The way she was now, Maya could feel everything, but when she touched her fingers to Tall Beard's chin and the sides of his face she was taken aback to find that it was total overload.

His thoughts came flooding in and there was no gate. The kid was an open book of feelings.
Mostly there were images of a small family home. Blurry, angry memories of a father. Tall Beard himself, picking coloured flowers against a brightening morning. There was a girl as well. Soft and curved and smiling, as if she herself, was the actual sun inside his memory. Big, pearly-white teeth; cherry red lips; bright blue eyes that sparkled. A girl — slipping away, fading away; moving her lips, but Maya heard no words.

She knew Tall Beard had lost himself to this girl. Maya knew that Tall Beard's heart had been rendered as useless as her own. She felt sorry for him. She had seen heartbreak before, she had felt it, but this was different somehow.

This was closer and louder.

***

Carl had scrambled on top of her in the motel bed, and, thinking he was on a bender, Maya had given up fighting him.
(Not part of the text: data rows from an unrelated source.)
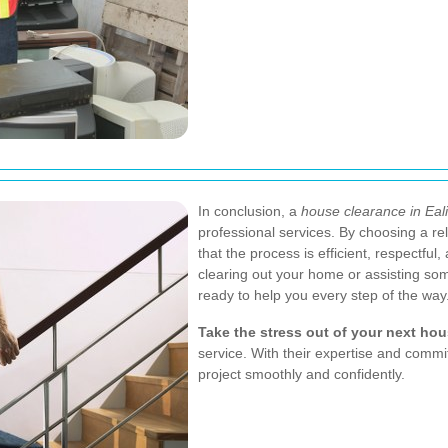
In conclusion, a
house clearance in Eal
professional services. By choosing a r
that the process is efficient, respectfu
clearing out your home or assisting so
ready to help you every step of the way
Take the stress out of your next ho
service. With their expertise and commi
project smoothly and confidently.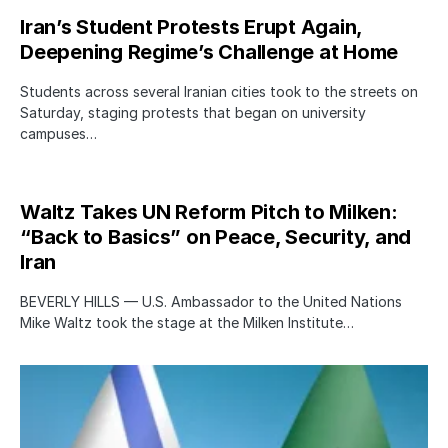
Iran’s Student Protests Erupt Again,
Deepening Regime’s Challenge at Home
Students across several Iranian cities took to the streets on
Saturday, staging protests that began on university
campuses…
Waltz Takes UN Reform Pitch to Milken:
“Back to Basics” on Peace, Security, and
Iran
BEVERLY HILLS — U.S. Ambassador to the United Nations
Mike Waltz took the stage at the Milken Institute…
It hurt less if she relaxed.

And then, just as she did, she had felt his teeth. By that point they were sharp and elongated. They opened up her neck and in response, her chest rose in an unintended arc towards him, pulling her upper body away but simultaneously giving him more space to straddle her and get at the hot blood that was running down her neck and into her hair on the sheets underneath her.

Carl. She had pawed at him but he was different. He was strong. Too strong for an addict. Too strong for the pathetic excuse for a human that she knew him to be. His skin was cold against her own and it was as if he was fevered, or pumped full of adrenaline, or something else...
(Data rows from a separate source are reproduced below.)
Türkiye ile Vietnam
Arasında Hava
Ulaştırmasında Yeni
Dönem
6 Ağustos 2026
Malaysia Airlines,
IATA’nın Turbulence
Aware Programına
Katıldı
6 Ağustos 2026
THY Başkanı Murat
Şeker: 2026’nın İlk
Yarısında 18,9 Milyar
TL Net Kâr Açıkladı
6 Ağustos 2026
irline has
He hadn’t fully drained her that night and then, eventually, she had turned. In the midst of her mindless convulsions Carl had dragged himself out behind the motel and died.

And then it was just Maya and Baby then. Maya. And Baby.

***

Jayden was nervous. His little brain was telling him what he wanted, but at the same time it was hard to think that this tiny pretty girl was anything other than dangerous.
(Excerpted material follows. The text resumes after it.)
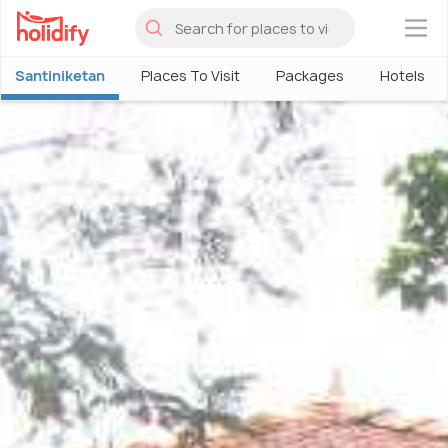
×
Santiniketan
Places To Visit
Packages
Hotels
She straddled him with the ease and grace of the experienced, and licked from his collar bone to the edge of his jaw. He was hard — a coiled spring — and he had the strong urge to toss her into the back, get on top, and hold her down while he had his way.

That was wrong though. Merely an urge. Not the way you act around other people. Jayden knew how to act appropriately and that was exactly what he intended to do.
As he let her move on top he noticed that she was lighter than he had anticipated.
She kissed his neck. She kissed his beard. She kissed his lips and then the lids of his eyes. Her pants were off (he hadn’t noticed her taking them off) and she pulled her knickers aside. Jayden could feel with his fingers how wet she was and it only made him realise that he was much closer to an edge he hadn’t noticed before. He wanted to buck up into her. He wanted to push her down and use her. He stopped himself.
This tiny, pretty girl slid herself onto him just as her razor sharp teeth pierced the warm skin of his neck.

Jayden clawed at her shirt trying to detach her from his neck but her hands were suddenly so strong that she had him pinned and he could feel nothing but the warm red blood that slicked out from his carotid.

***

Penetration.

Maya knew it had never been her word, but it was hers in that moment. She had penetrated him.

Her fangs had punctured his soft skin and it was as satisfying as anything she had ever felt. Even more than the first time. She sucked hard, desperate to get her fill, desperate not to waste a single drop. Tall Beard's blood flooded her system; overwhelmed her; set her cool, pale body afire.

The morning Carl had turned her, Maya had been in pain. It was Christmas Eve. Carl died out behind the motel but she woke the next day to a fresh hell that she didn't want any part of. And then she had become hungry. So hungry. Too hungry.
 
She had grown weak.


She had failed.


Failed Baby.


Baby had been her first meal. Tall Beard wouldn’t be her last.